Web Site Indexes - Frequently Asked Questions
A Web site or digital publications index – often called an “A-Z site index” – is a finding aid for a Web site, intranet, or sub-site or digital publication, organized in the same way as a traditional, alphabetical back-of-the-book index. In addition to the alphabetical arrangement of index entries, the following conventions can be found:
In addition, cross-references (See or See also references) may be used, but are not required.
An index can be limited to named entities (such as the names of departments, people, etc.), but – when compared with an index of topical terms – is usually not sufficient for searching a site. On a Web site, a named-entity index is more accurately called a “directory,” like a telephone directory.

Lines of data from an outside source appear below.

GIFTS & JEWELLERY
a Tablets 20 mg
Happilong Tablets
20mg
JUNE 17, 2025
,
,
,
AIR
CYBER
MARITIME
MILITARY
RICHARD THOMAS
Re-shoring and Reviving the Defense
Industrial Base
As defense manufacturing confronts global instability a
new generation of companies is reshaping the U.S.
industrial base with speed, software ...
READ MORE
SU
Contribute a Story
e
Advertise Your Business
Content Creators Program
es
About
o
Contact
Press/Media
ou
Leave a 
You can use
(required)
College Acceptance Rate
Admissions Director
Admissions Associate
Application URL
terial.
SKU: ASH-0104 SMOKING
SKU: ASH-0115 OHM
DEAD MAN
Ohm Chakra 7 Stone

An alphabetical list of Web page or digital publication titles, or even edited titles, is not a Web site or digital publication index, just as an alphabetical list of chapter titles does not constitute a book or digital publication index. One of the more obvious reasons is the fact that the wording of page titles can be quite different from a typical index entry. For example, the page title “Work For Us,” while catchy as a heading, is not likely to be quickly found by a user searching for a job in an alphabetical list of Web site or digital publication pages. A true index entry to the “Work For Us” page, on the other hand, could be posted as “careers,” “employment,” or “jobs” – or indeed all three. As well, a simple alphabetical sorting of Web pages would lack variant or cross-reference terms and second-level entries, all of which would be found in a true index.

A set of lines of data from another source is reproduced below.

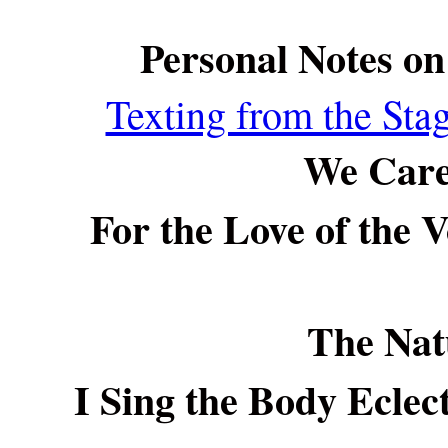
Personal Notes o
Texting from the St
We Care
For the Love of the 
The Nat
I Sing the Body Eclec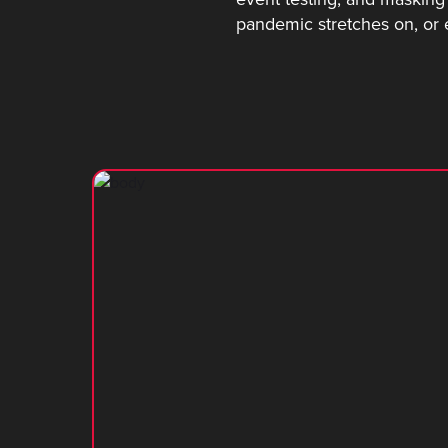
pandemic stretches on, or 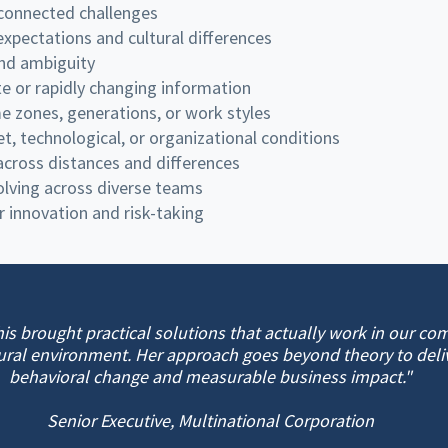
rconnected challenges
xpectations and cultural differences
nd ambiguity
e or rapidly changing information
 zones, generations, or work styles
et, technological, or organizational conditions
 across distances and differences
solving across diverse teams
r innovation and risk-taking
his brought practical solutions that actually work in our co
ural environment. Her approach goes beyond theory to deliv
behavioral change and measurable business impact."
Senior Executive, Multinational Corporation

A site map or digital publication table of contents is a finding aid organized in the same way as a table of contents; it follows the structure of the site or digital publication, section by section, instead of being alphabetical. While providing a helpful overview of a site, therefore, site maps or tables of contents do not always enable users to quickly find a specific topic. Also, a site map or table of contents lists each Web page or digital publiation page only once and by its correct name (for example, “Work For Us”), without cross-references or variants to make it more easily found. Finally, site maps or tables of contents tend to include only Web pages, or digital publication pages and perhaps not even all pages, rather than the additional sections within pages. This is usually dictated by spatial factors: the entire site map or table of contents should fit on one screen to be most usable for browsing. An index can be much larger and more detailed, and is not constrained by space; for example, a common convention of indexes is the use of a separate Web or digital publication page for each letter of the alphabet.

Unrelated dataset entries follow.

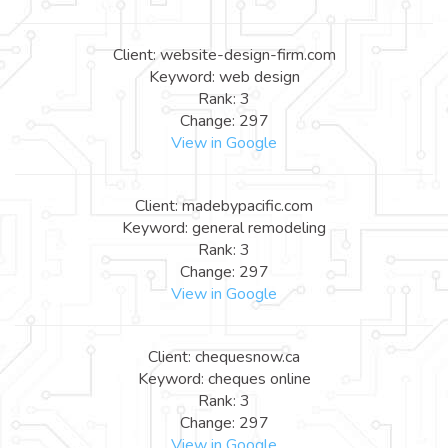
Client: website-design-firm.com
Keyword: web design
Rank: 3
Change: 297
View in Google
Client: madebypacific.com
Keyword: general remodeling
Rank: 3
Change: 297
View in Google
Client: chequesnow.ca
Keyword: cheques online
Rank: 3
Change: 297
View in Google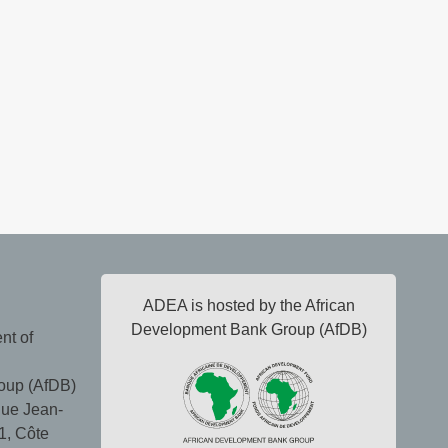
ADEA is hosted by the African
Development Bank Group (AfDB)
nt of
oup (AfDB)
ue Jean-
1, Côte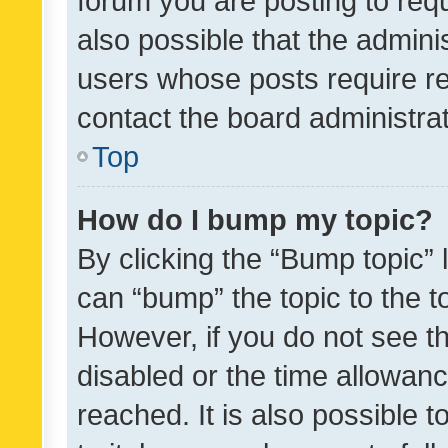
forum you are posting to requ
also possible that the admini
users whose posts require r
contact the board administrato
Top
How do I bump my topic?
By clicking the “Bump topic” 
can “bump” the topic to the to
However, if you do not see t
disabled or the time allowa
reached. It is also possible 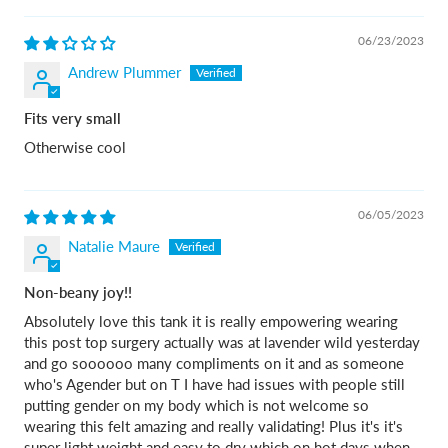
06/23/2023
Andrew Plummer
Fits very small
Otherwise cool
06/05/2023
Natalie Maure
Non-beany joy!!
Absolutely love this tank it is really empowering wearing
this post top surgery actually was at lavender wild yesterday
and go soooooo many compliments on it and as someone
who's Agender but on T I have had issues with people still
putting gender on my body which is not welcome so
wearing this felt amazing and really validating! Plus it's it's
super light weight and easy to dry which on hot days when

Instead of pointing to page numbers, as in a traditional index, a Web site or digital publications index is composed of entries that are themselves links to the pages, or named anchors at the heads of sections within the pages, in which information can be found. Cross-references (See and See also), while indicating a preferred term, may link directly to the appropriate Web pages or digital publication pages. If, however, the cross-reference points to a term with multiple subentries, then the cross-reference may link to the referred term within the index.
There are no standard styles for Web site indexes as there are for book or digital publications indexes. When it comes to format, the guiding factor should be the usability of an index. There are, however, some style conventions, which are covered under Best Practices on this site.
Most appropriate for indexes are sites (or parts of sites) that do not change too frequently, that have repeat users, and that have rich and varied content. Sites of organizations, associations, government departments and agencies, libraries, educational and health institutions, and employee intranets, with the varied information and services they provide, are all very suitable for indexes.
Some sites may have a sufficient number of pages, but the content is not suitable for an index, such as online games or short descriptions of directory entries. A directory-type site might require an alphabetical list of names to look up, but this would not be a structured, topical index (as explained above). Even most sites that sell products do not need indexes if most of the pages of the site are a listing of products. Potential customers tend to look up products by category, not by alphabetical names. A large retail site such as Amazon.com is easily navigated through its tab-structure menu and category listings. If, however, the site also describes support services and contains press releases, corporate history, investment information, customer testimonials, tips, and other articles, such varied content would indeed be well-served by an index.
Parts of digital publications that have a large quantity of relatively unchanging content, such as help documentation (for example, eBay’s help topics) or policy handbooks, can also benefit from indexes. Collections of articles, although constantly being added to, should also be indexed.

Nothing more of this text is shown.